Tuesday, November 17, 2009

Stranger With a Camera

The film “Stranger With a Camera” by Elizabeth Barret was both intriguing and discouraging. The documentary was about the shooting of Hugh O’Conner by a man named Hobard Ison. The shooting took place in Appalachia, eastern Kentucky in 1967. Apparently Ison felt that O’Conner was going to smear Kentucky’s name as well as his own through the process of filmmaking. Not to mention O’Conner was also on his property. This feeling of threat must have lead Ison to believe that it was okay to shoot and kill O’Conner, and so he did. Elizabeth, a resident of Appalachia, narrated the documentary as a middleman of sorts. She described the story as nobody being particularly right or wrong.

I found the film intriguing because it displayed the struggle between those that exploit media to make personal gain, and those that want to be left alone at almost any cost. I found it greatly discouraging because it was an up close look at one of the uglier sides of America and the lengths certain people will go to keep themselves anonymous and unseen from the rest of the world.
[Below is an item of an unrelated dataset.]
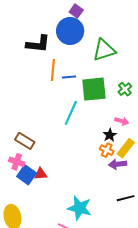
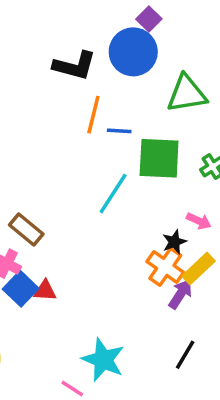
orange cross: (107, 150) -> (165, 267), size x1.5
purple arrow: (118, 164) -> (180, 294), turned 120
black line: (126, 198) -> (185, 355), turned -54

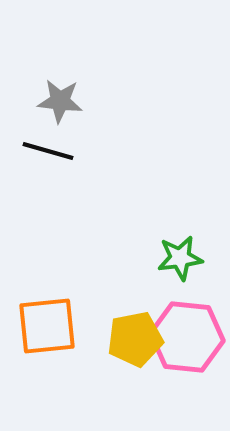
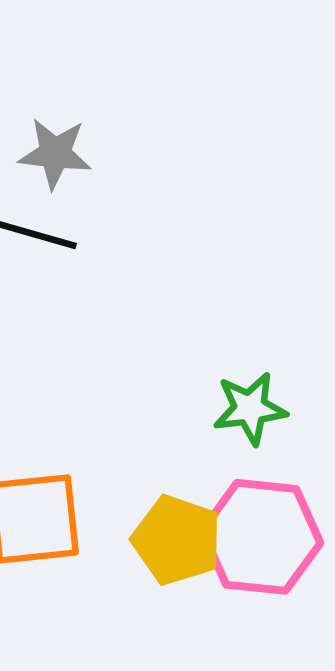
yellow pentagon: (135, 339) -> (177, 540), turned 30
There were strong connections between this film and Deshpande’s article because they both talk about how outsiders want us to view them, and the oppressed reality in which they live. Deshpande talks about National Geographic and how they only photograph what they want you to see in the so called “exotic” places they photograph. In this film the outsiders were the residents of eastern Kentucky, Appalachia. They wanted us to view them as decent people, and the oppressed reality was that ever since machines took many of their jobs in the coal mine they really didn’t have much work or money. As a result, not all of them but many became poor. Ison did not want people to think of the residents of eastern Kentucky as indecent so he shot a filmmaker for being on his property, an act which I find almost hysterically ironic.

This film made me think about the injustice that went on in our world, and the possibility that it may still go on today. Hobart Ison only served one year in prison for the murder and in my opinion that was not long enough. Ison’s feeling threatened that his name or state would have its name smeared in no way justifies murder, and I would like to believe that if something similar were to happen today he would probably be facing life in prison.